Bipolar Bozukluk; Bipolar Affektif Bozukluk, İki Uçlu Mizaç Bozukluğu ya da Manik-Depresif Bozukluk olarak da isimlendirilir.
Bir kişide döngüsel olarak manik ve depresif dönemlerin ya da yalnızca manik epizodların görüldüğü hastalık çeşididir. Depresif dönemde mutsuzluk, üzüntü, isteksizlik, motivasyon kaybı gibi depresyonun klasik belirtileri görülür. Manik dönemde ise; taşkın, coşkun duygudurum, enerji ve aktivitede artma (çok konuşma, çok gezme, çok para harcama, cinsel istekte artış gibi), fikir uçuşmaları, dikkat dağınıklığı, yoğunlaşmayı sürdürememe, uyku ihtiyacının azalmasına rağmen kendini enerjik hissetme, özgüven ve özsaygıda belirgin artış, rahatsızlık verici ya da saldırgan davranışlar gibi özellikler ortaya çıkabilmektedir.

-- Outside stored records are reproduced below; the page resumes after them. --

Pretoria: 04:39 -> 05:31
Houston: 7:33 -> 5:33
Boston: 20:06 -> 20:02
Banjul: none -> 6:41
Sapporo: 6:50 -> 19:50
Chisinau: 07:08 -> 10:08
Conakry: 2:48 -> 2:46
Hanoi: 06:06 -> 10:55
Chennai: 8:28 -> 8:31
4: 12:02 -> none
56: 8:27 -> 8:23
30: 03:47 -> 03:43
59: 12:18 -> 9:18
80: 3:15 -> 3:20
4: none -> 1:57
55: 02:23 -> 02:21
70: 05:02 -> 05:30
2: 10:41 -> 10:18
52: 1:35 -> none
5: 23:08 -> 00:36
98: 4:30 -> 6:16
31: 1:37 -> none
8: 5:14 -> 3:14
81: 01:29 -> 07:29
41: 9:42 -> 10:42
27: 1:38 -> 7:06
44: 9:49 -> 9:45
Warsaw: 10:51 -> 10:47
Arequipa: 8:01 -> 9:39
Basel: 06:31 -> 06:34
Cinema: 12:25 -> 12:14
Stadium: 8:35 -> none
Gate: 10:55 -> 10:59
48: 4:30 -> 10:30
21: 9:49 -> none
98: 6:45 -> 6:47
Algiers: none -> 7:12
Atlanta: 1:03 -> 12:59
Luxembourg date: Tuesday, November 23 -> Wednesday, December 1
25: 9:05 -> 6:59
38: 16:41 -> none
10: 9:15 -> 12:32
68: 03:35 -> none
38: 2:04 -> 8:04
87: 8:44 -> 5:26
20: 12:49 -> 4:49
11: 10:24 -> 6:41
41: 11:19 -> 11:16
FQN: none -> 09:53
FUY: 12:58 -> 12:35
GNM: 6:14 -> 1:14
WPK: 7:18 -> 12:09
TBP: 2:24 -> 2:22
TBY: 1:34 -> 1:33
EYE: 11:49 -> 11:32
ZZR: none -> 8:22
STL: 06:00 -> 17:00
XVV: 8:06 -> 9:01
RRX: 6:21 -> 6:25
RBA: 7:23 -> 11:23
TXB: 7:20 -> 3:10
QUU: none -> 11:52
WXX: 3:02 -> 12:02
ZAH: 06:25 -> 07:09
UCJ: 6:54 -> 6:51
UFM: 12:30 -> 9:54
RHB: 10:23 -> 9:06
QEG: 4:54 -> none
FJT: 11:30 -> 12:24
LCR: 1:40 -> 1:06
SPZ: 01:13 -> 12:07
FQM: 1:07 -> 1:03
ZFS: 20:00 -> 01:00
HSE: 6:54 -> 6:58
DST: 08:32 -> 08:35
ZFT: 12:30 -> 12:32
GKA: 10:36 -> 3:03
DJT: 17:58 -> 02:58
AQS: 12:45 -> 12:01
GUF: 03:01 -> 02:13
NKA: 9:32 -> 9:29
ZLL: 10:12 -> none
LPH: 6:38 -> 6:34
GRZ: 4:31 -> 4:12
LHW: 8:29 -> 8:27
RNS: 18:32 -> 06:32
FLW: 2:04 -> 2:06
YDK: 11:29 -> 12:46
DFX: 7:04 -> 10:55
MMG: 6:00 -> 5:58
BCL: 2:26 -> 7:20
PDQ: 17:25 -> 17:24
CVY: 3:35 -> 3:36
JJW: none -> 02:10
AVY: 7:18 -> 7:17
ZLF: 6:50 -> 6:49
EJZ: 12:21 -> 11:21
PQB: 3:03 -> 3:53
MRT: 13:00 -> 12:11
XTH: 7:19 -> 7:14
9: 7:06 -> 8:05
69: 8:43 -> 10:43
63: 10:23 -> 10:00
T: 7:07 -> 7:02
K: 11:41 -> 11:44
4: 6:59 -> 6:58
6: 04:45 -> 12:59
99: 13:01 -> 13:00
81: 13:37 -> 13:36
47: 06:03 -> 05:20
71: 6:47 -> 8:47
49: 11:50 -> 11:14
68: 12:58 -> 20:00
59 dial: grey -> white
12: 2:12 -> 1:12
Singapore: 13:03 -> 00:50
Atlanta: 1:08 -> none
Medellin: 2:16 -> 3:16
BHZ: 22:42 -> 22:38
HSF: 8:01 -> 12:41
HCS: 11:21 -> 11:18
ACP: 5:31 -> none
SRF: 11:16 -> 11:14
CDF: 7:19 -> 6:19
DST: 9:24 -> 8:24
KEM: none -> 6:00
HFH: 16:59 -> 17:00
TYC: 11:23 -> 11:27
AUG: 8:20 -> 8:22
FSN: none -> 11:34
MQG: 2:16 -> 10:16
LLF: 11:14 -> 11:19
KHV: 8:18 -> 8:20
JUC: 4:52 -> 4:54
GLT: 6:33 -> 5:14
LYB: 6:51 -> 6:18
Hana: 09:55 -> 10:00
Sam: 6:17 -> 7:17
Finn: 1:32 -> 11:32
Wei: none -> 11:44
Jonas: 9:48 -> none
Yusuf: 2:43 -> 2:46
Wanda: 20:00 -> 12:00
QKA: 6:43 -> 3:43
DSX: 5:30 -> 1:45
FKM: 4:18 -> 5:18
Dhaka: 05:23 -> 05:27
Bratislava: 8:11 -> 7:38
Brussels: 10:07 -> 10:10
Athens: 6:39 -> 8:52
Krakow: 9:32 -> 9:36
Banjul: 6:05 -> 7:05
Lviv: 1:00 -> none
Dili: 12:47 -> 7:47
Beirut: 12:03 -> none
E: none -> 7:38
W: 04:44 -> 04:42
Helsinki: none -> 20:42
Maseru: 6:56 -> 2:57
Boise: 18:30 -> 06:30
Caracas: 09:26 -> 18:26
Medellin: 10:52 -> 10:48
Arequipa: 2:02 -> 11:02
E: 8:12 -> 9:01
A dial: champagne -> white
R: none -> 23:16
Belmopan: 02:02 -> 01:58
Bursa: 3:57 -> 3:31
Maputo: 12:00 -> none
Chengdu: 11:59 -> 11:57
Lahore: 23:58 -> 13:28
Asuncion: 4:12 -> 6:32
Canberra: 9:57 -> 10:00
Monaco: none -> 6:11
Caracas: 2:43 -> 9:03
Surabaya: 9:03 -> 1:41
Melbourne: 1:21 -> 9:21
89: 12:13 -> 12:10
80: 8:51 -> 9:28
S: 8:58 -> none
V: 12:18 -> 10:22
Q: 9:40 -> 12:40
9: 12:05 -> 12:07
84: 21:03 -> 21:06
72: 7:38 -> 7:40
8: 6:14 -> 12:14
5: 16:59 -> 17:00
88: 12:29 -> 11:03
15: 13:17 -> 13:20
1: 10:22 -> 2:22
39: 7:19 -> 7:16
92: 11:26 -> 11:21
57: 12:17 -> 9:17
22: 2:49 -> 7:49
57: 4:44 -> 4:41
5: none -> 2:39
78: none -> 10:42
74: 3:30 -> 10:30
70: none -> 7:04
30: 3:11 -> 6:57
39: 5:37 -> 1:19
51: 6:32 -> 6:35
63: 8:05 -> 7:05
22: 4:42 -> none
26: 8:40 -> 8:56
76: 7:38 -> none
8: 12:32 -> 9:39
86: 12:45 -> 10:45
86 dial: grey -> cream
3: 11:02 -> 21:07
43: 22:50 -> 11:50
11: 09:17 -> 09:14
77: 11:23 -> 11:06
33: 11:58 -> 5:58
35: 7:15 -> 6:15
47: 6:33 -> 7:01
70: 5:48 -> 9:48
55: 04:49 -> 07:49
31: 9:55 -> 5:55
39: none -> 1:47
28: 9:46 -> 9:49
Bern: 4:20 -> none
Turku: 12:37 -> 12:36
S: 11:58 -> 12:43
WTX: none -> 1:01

Bipolar Bozukluk daha çok ergenlik dönemi ya da ilk yetişkinlik döneminde ortaya çıkar. Toplumda yaşam boyu hastalanma riski %1 civarındadır.
Tekrarlayan depresyon ve mani atakları bir süre sonra kişinin sosyal yaşamını, eğitim ve iş hayatını bozabilir. Hastalığın tekrarlayıcı doğasından ötürü tedavi sadece hastalık dönemi ile sınırlı tutulmaz. Epizodların dışında tamamen iyi durumda olan hastalar için amaç "koruyucu" tedavidir. Tedavi süresi uzun, kimi zaman da ömür boyu sürebilir.
Atak dönemlerinden sonra, tedavinin ileri aşamalarında hastalar kendilerini iyi hissettikleri için, ilaçları aniden bırakabilmekte ya da azaltabilmektedirler. Bu da tedavinin seyrini olumsuz etkiler ve yeni ataklar geçirme olasılığını arttırır. Bipolar Bozukluk hastalarının sürekli doktor izleminde kalması, ilaç tedavisi yanında psikoterapi almaları tedavinin başarısı açısından çok önemlidir.